Budget: les plus riches devraient être mis à contribution au nom de la "justice fiscale"

Eric Lombard, directeur général de la Caisse des Dépôts (CDC), arrive au Palais de l'Elysée à Paris le 11 décembre 2018. - LUDOVIC MARIN / AFP
Possible augmentation de la "flat tax", lutte contre la "suroptimisation" fiscale: le budget que prépare le gouvernement devrait comporter des mesures de "justice fiscale" consistant à taxer davantage les plus riches, et ainsi réduire "la défiance" des Français vis-à-vis des inégalités.
Le tabou des impôts, abaissés de quelque 50 milliards d'euros en sept ans de macronisme, s'est fissuré depuis la dissolution. Alors que le gouvernement Barnier promettait de répartir les efforts de réduction du déficit public aux deux tiers sur les baisses de dépenses et à un tiers sur les hausses d'impôts, le premier président de la Cour des comptes Pierre Moscovici anticipait plutôt jeudi "un équilibre fiscalité-économies" dans le budget du gouvernement Bayrou. "On voit bien que le débat sur la justice fiscale est très présent", a-t-il dit.

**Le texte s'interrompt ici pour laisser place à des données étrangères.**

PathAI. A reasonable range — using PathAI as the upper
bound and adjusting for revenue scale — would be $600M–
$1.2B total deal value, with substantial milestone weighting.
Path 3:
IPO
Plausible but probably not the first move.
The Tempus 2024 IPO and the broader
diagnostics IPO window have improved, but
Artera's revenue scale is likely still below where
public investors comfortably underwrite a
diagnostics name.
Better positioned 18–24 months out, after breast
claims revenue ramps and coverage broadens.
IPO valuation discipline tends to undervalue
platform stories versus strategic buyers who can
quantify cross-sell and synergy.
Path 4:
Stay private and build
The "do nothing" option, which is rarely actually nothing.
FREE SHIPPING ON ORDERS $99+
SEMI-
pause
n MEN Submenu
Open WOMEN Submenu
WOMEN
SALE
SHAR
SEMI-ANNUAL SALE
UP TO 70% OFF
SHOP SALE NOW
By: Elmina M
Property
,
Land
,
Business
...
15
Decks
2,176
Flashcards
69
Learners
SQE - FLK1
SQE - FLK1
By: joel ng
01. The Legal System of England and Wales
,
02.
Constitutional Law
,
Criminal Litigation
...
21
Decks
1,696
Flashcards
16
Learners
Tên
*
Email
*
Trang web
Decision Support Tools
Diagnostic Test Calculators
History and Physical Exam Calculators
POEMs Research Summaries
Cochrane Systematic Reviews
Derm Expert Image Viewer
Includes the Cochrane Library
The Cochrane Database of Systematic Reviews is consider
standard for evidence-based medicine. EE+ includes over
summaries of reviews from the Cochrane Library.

"Moi je suis pour la justice fiscale", a en effet assuré le 6 janvier le ministre de l'Économie Éric Lombard, décrit comme "un homme de gauche" y compris par le premier secrétaire du PS Olivier Faure, dont il est un ami. Il a reçu tous les partis politiques la semaine dernière à Bercy, en compagnie de la ministre des Comptes publics Amélie de Montchalin, plutôt macroniste pour sa part.
Impôt minimal de 20%
"Nous ne voulons pas réduire le déficit en augmentant les impôts pour les classes moyennes", a déclaré celle-ci vendredi, suggérant une hausse en revanche pour les revenus les plus élevés. Le gouvernement Barnier, déjà, avait prévu une telle mesure dans son budget, avant d'être censuré le 4 décembre. Il s'agissait d'obtenir que les plus riches payent effectivement un impôt minimal à 20% sur leurs revenus.
Pour gagner du temps, alors que le pays a commencé l'année sans budget, c'est du texte Barnier que repartira la discussion budgétaire au Sénat mercredi, quitte à l'amender en cours de route avec les mesures voulues par François Bayrou. Techniquement, la mesure sur l'impôt minimal ne peut être reproduite telle quelle, pour des questions de rétroactivité.
"Ma conviction est que sur les hauts revenus tout le monde doit payer sa part" a en tout cas remarqué la semaine dernière Amelie de Montchalin: "l'optimisation fiscale n'est pas illégale", mais il ne faut pas de "suroptimisation fiscale", a-t-elle déclaré. Elle a notamment visé "les impôts qui ne sont parfois pas payés parce que vous créez des holdings, des montages très complexes", pour y échapper.
"Ma main ne tremblera pas"
Une phrase qui pourrait viser le pacte Dutreil, dispositif fiscal qui allège la charge fiscale sur les transmissions d'entreprises familiales: la loi est parfois dévoyée, les chefs d'entreprise plaçant dans la holding transmise des biens qui n'ont rien à voir avec l'activité de l'entreprise. Mais une autre piste, a mentionné en sortant de son rendez-vous à Bercy le sénateur centriste Hervé Marseille, serait de taxer les hauts patrimoines détenus dans des holdings.
Avec un taux beaucoup plus bas, le projet, selon le journal l'Opinion, s'inspirerait de la taxe Zucman, du nom de l'économiste Gabriel Zucman, qui recommandait de taxer chaque année de 2% la fraction de patrimoine excédant un milliard d'euros. Piste moins innovante que n'a pas exclue Eric Lombard, une hausse "modérée" du taux du prélèvement fiscal unique (PFU) ou "flat tax", qui taxe les revenus du capital. Selon des discussions toujours en cours à Bercy lundi, un passage de son taux de 30% à 33% serait à l'étude.
Dans un pays sans parti dominant, il y a enfin "un sujet où il y a une majorité au Parlement", a relevé la semaine dernière Mme de Montchalin : "la lutte contre la fraude fiscale" car "ce qui rend les Français défiants est de se dire que certains ne paient pas leurs impôts". "Je prendrai dans les toutes prochaines semaines un plan d'action très ambitieux, ma main ne tremblera pas", a-t-elle affirmé.